▶ _EXTRACTED MATERIAL_:

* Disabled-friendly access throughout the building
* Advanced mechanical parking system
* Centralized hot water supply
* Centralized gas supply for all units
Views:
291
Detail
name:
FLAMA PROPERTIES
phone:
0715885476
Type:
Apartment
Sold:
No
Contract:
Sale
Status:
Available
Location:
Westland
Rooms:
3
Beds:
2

▶ _HOW TO COMPLETE THIS TASK_: Return a copy of each line in the records above that has "supply" in it.

▶ _ANSWER BOX_:
* Centralized hot water supply
* Centralized gas supply for all units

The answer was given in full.